Showing a Show

I recently attended the opening of my tenth gallery show.  I’ve spoken before about how much hard work goes into art, but that work isn’t over just because you have all the pieces done.  The display of your work is almost as important as the time and labor that went into making it.

There are a few things you have to think about while you are making work for a show that can save you a lot of headache.  The first one is how much work you need to produce in order to fill the space you are allotted.  The second is the size of your pieces in relation to the specific needs of the space.  I’m not saying that there is only one correct way to hang any specific body of work, but to show it off to the best advantage, it is a good idea to take the space into consideration.  For instance, are there two five-foot walls on either side of a door?  Perhaps you should make pieces of the same size to go on either side to make a pleasing visual harmony.
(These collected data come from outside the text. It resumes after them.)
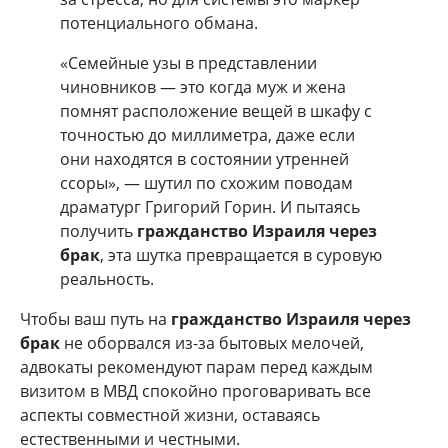
потенциального обмана.
«Семейные узы в представлении
чиновников — это когда муж и жена
помнят расположение вещей в шкафу с
точностью до миллиметра, даже если
они находятся в состоянии утренней
ссоры», — шутил по схожим поводам
драматург Григорий Горин. И пытаясь
получить
гражданство Израиля через
брак
, эта шутка превращается в суровую
реальность.
Чтобы ваш путь на
гражданство Израиля через
брак
не оборвался из-за бытовых мелочей,
адвокаты рекомендуют парам перед каждым
визитом в МВД спокойно проговаривать все
аспекты совместной жизни, оставаясь
естественными и честными.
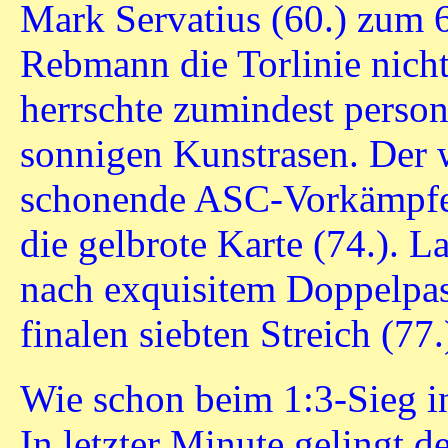
Mark Servatius (60.) zum 6
Rebmann die Torlinie nicht
herrschte zumindest person
sonnigen Kunstrasen. Der 
schonende ASC-Vorkämpfer 
die gelbrote Karte (74.). 
nach exquisitem Doppelpas
finalen siebten Streich (77.
Wie schon beim 1:3-Sieg in
In letzter Minute gelingt 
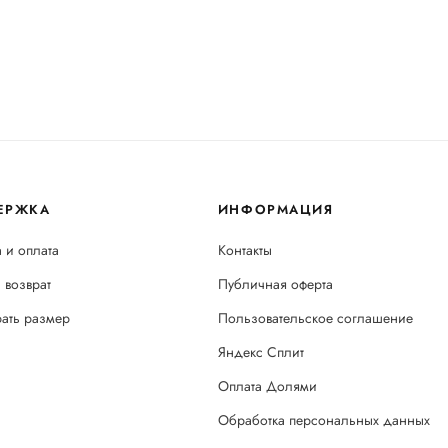
ЕРЖКА
ИНФОРМАЦИЯ
 и оплата
Контакты
 возврат
Публичная оферта
рать размер
Пользовательское соглашение
Яндекс Сплит
Оплата Долями
Обработка персональных данных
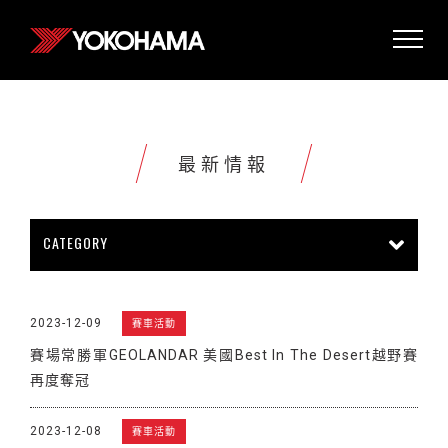
最新情報
CATEGORY
所有情報
公司新聞
新商品上市
2023-12-09
賽車活動
販促活動
技術新知
雜誌報導
賽場常勝軍GEOLANDAR 美國Best In The Desert越野賽
賽車活動
展覽活動
其他新聞
再度奪冠
2023-12-08
賽車活動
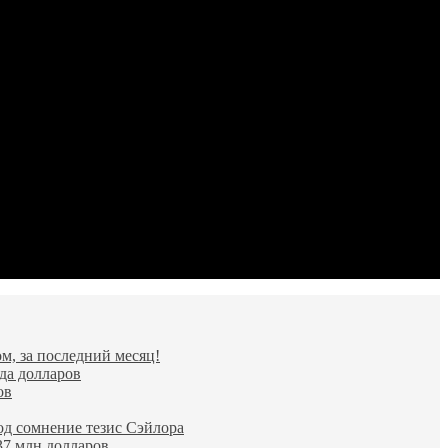
м, за последний месяц!
да долларов
ов
од сомнение тезис Сэйлора
37 млн долларов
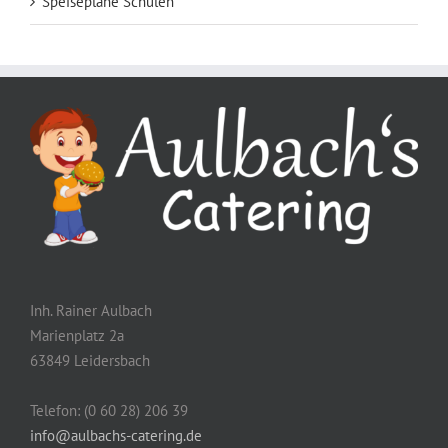
Speisepläne Schulen
Inh. Rainer Aulbach
Marienplatz 2a
63849 Leidersbach
Telefon: (0 60 28) 206 39
info@aulbachs-catering.de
In my case, I also had to consider cord management since most of my pieces are powered by electricity.  Above is an image of one main wall of the gallery my work is currently hanging in.  You can see that the cords are wrapped neatly around the hanging system.  This was a workaround we came up with after seeing what the cords looked like when allowed to just do what they wanted.  Below is an image of a piece without the cord wrapped.  Visually, it is much more distracting.


Another really important thing to consider is lighting.  Most of my pieces are iluminated, and I didn’t want the gallery lighting to fight with that.  Because of this, the show was scheduled early in the year – to minimize the amount of light from the large windows in the gallery that would wash out the effect of my work.  We also pointed the track lighting in the gallery at the floor in front of the work.  This provided enough light to see the craftsmanship of each piece without inhibiting the effect of the lights on the overall visual integrity of each piece.  However, I did do four small art-jewelry pieces that required lighting.  We worked hard to attain a soft light that wouldn’t contrast harshly with the rest of the lighting in the room.


There is a lot more than that which goes into the install of a show, but I hope this gives you a taste of what kind of considerations need to be made when hanging a body of work.